Adhyaasa is to attribute to a thing what is different from it - it is the appearance of a thing where it is not. When we mistake a rope for a snake - we superimpose a non-existent snake on an existent rope and this is adhyaasa. Similarly all empirical knowledge too is but a superimposition on the one eternal consciousness. Psychologically it is the confusion of the subject with the object where we attribute action, agency and enjoyment to the subject.

The object belongs to the realm of "thou" and the subject belongs to the realm of "I" - both are of a nature opposed to each other like darkness and light. The transfer of the object and its qualities to the subject and the vice-versa are both logically flawed. But still this is the nature of mankind which resting on false knowledge (kithyAjnAnnanimitta) pairs together the true and the false and transfers the being and qualities of one to another.

Adhyaasa which leads to avidhya or ignorance, is the presupposition of all practical distinctions made in ordinary life and also the scripture - between knowledge and its objects and between karma and jnaana in the spiritual texts. The validity of the means of knowledge is only limited to finite understanding and they cease to have value when the ultimate truth is known. So in the ultimate sense all means of knowledge are invalid and hence belong to the realm of avidhya or ignorance.

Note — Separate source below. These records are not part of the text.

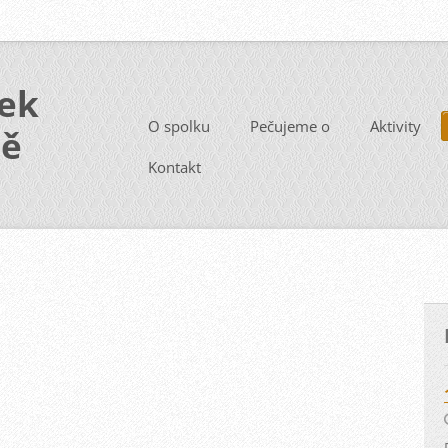
ek
O spolku
Pečujeme o
Aktivity
ně
Kontakt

Due to adhyaasa the one universal consciousness is split up into the relation of subject and object. Adhyaasa results from the very constitution of the human mind and is said to be beginningless (anaadi), endless (ananta), natural (naisargika), possessed of the form of wrong knowledge (mithyaapratyayarupah), the cause of the agency, enjoyment and activity of the individual souls and patent to all.

All perception involves two things : 1. that which is presented to the senses and 2. what our mental apparatus makes of that which is presented. When we mistake a rope for a snake, the error is in the second part of the equation - our conceptual process which superimposes the snake on the rope. But even in this, irrespective of the error in the conceptual part of the perception, however much the forms imposed on the object might change, still the substratum - that which is perceived - persists and is real. This is true in all perception - normal or abnormal, true or false - whatever we perceive - it exists and hence being is the truth - like clay in things made of clay or gold in ornaments.

The real rests in its own nature and is its own explanation. It is the unreal which doesn't remain in its own nature and thus needs explanations. This is due to avidhya which is in the very roots of our being. When our ignorance is known, bondage is broken.

ANUBHAVA OR INTEGRAL EXPERIENCE

The real is beyond the finite mind. Suppression of the mind is necessary to reach the truth. The mind is to be transcended to reach the region which itself can never be transcended. Thought ceases to be thought when the goal is reached - when the individual shrugs off his individuality and identifies with the universal essence. Thought expires in experience and knowledge turns to wisdom when it realizes itself as identical to the known. This is anubhava or integral experience where the Atman shines as eternal knowledge (nityajnaana). It is the intuitional consciousness - a direct apprehension of reality - where the distinctions of the subject and object are superseded and the truth of the supreme self is realized.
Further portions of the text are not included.